More useful resources:
Run Tensorflow.js with ESP32-CAM
ESP32 Tensorflow Microspeech with Google Dataset
ESP32 KNN classifier
How to use Tensorflow lite micro with ESP32-CAM
How to feed the model with ESP32-CAM pictures
The first thing is adapt the image captured by the ESP32-CAM so that we can pass it to the model we have trained before. There are two aspects to consider:
- the image size
- the color codification
The images in the dataset are 48×48. Even if the ESP32-CAM can take pictures with size 96×96, I had some problems streaming the video to the Web interface using this resolution. The best resolution, after some trials, is 240×240. It is a waste of resources but it works by now. In the function cutout_get_data
the image is resized to 48×48 from the picture size 240×240 and converted to RGB888. This method is described in the Edge Impulse forum. I’ve adapted it to the ESP32-CAM.

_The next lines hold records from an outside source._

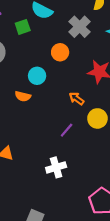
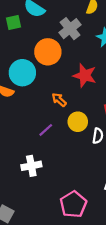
orange circle: (60, 52) -> (48, 52), size x1.5
cyan circle: (37, 76) -> (22, 73), size x1.5

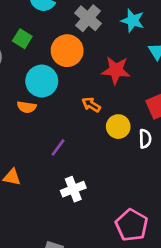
green square: (14, 23) -> (22, 39), moved, turned -35
purple line: (46, 130) -> (58, 147), moved

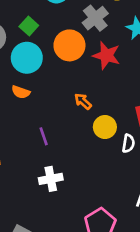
red star: (116, 70) -> (106, 55), moved
cyan circle: (42, 81) -> (27, 58), moved
purple line: (58, 147) -> (44, 136), turned -66

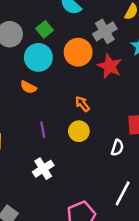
yellow circle: (105, 127) -> (79, 131), moved
white cross: (51, 179) -> (43, 169), turned -30

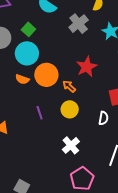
orange circle: (78, 52) -> (46, 75), moved
red star: (110, 66) -> (87, 67), moved, turned 30
white cross: (43, 169) -> (71, 145), moved

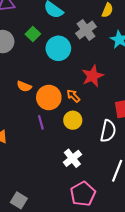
cyan circle: (27, 53) -> (58, 48), moved
orange circle: (46, 75) -> (49, 97), moved
white semicircle: (103, 118) -> (108, 131), size x1.5

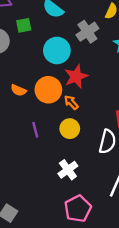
green square: (33, 34) -> (24, 25), moved, turned 32
red star: (93, 76) -> (76, 76), moved
orange circle: (49, 97) -> (48, 90), moved

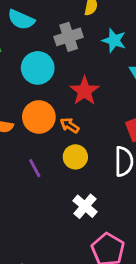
gray cross: (87, 32) -> (69, 37), turned 30
red star: (76, 76) -> (84, 91), moved

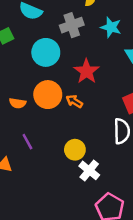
yellow circle: (75, 157) -> (75, 150), moved
purple line: (35, 168) -> (27, 142), moved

Implement the classification model on the ESP32-CAM
The last step is running the classification process on the ESP32-CAM. In the example above, the classification is triggered from the Web interface but you can easily modify the code if you don’t want to use it. It is import to notice this piece of code:
signal_t signal;
signal.total_length = CUTOUT_COLS * CUTOUT_ROWS;
signal.get_data = &cutout_get_data;
Code language: C++ (cpp)
This is where we invoke the method that adapts the image size and the color.
Below the simple web interface and the final result:

and this is the result:

Wrapping up
At the end of this post, we have classified a simple machine learning model that reconizes flowers and we are able to run it on the ESP32-CAM directly. The ESP32-CAM captures the image and next classify it running a tinyml model on the device. This project is experimental and there are different aspects to improve: the model accuracy, the way the image is resized and adapted. Anyway, it could be a starting point if you want to explore how to classify images using ESP32-CAM with the inference process running on the device.
HI,
What if I just want to do it on the device only without linking it to the internet, what should I modify? Also, is the model name is -image_inference.h?
Sorry, I am still new to TinyML, so your kindness and help are highly appreciated. Thank you.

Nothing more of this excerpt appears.